Czwartek
29.01.2009
nr 029 (1278 )
ISSN 1734-6827

Myśliwskie akcesoria



Temat: ZKK600 pływająca lufa, uzytkownicy, rusznikarze

Autor: pięta  godzina: 08:52
Kolego Jurku123 a w nowszych modelach tejże broni /lata 80-te/ bączki były już na drewnie kolby i to było lepsze tyle co do tematu słynnego ZKK-600 i uwaga gdyby ktoś pytał znowu o model ZKK-601 tam było identycznie! Pozdrowienia DArz-bórPS starsze modele miały też uchylne przeźierniki nowsze ich nie miały i to tyle w tym temacie.

Autor: jurek123  godzina: 09:05
Kolego pięta .Wszystko się zgadza ,mój jest z przeziernikiem.Dopóki nie miałem kolimatora strzelałem na zbiorowych z przeziernika jako bardziej dokładnego od szczerbinki.
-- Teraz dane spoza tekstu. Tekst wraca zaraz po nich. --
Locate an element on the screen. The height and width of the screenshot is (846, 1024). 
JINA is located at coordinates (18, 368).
Pozdrawiam

Autor: pięta  godzina: 09:27
I dlatego kolego Jurku123 lubię z kolegą wymieniać poglądy bo kolega zawsze jak ktoś ma rację i wiedzę na jakiś temat nie neguje tego a do własnych pomyłek czy niedoprecyzowania tematu potrafi sie przyznać to rzadka już i zanikająca cecha przynajmniej na naszym łowieckim . Wielka to szkoda bo zbyt często wkrada się w nasze polemiki tu zwyczajne chamstwo,grubiaństwo a niejednokrotnie prymitywizm a to nie buduje dobrych relacji koleżeńskich.pozdrawiam serdecznie Darz-bór.
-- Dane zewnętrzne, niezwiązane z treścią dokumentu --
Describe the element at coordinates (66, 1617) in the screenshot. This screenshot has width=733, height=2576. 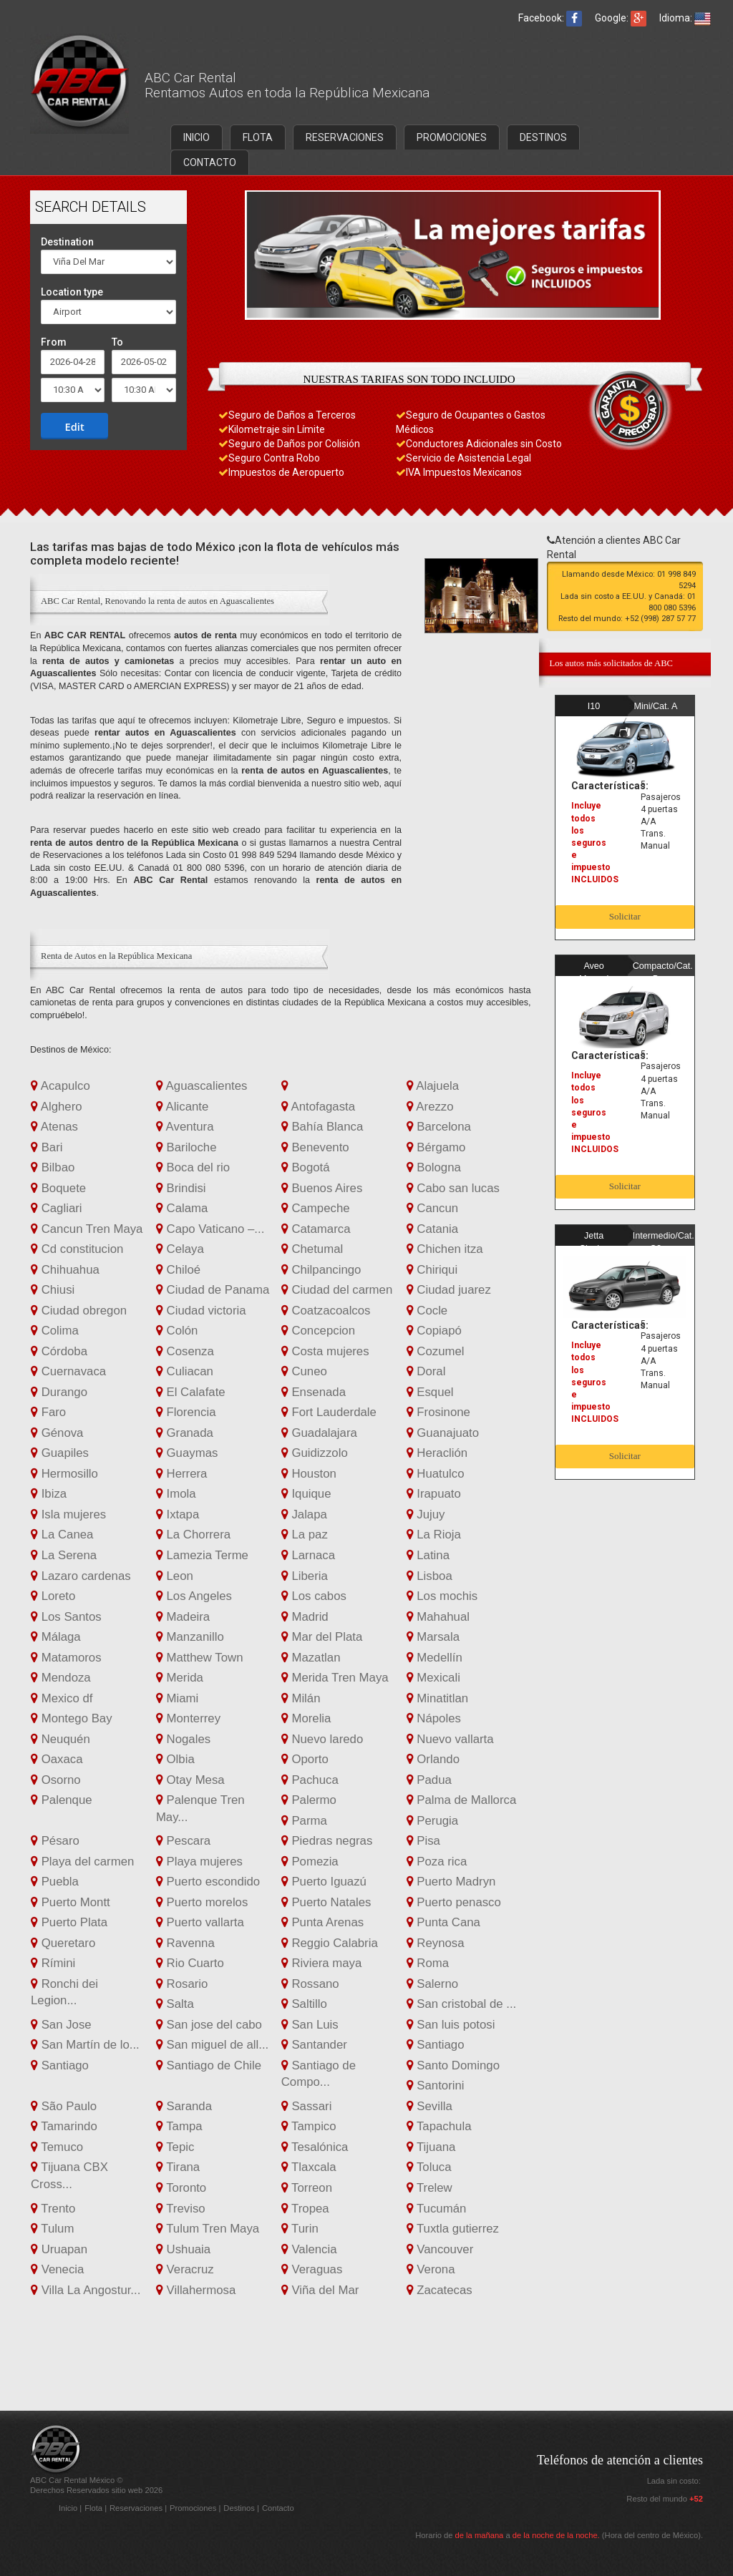 I see `Los Santos` at that location.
Autor: Nemrod3  godzina: 11:03
Moi mili Koledzy, posiadam Zkk-600 z 1974r jedyny remont to pochromowanie lufy i przestrzeliny układają sie w w okręgu 20mm. co do luzu między łożem a lufom zgoda. A natomiast usuwanie śruby pod szczerbinkom nie polecam gdyż konstruktor brał prawdopodobnie możliwość przy tej konstrukcji osadzenia lufy z komorą nabojową jakieś nieprzewidziane następstwa mechaniczne. Pozdrawiam.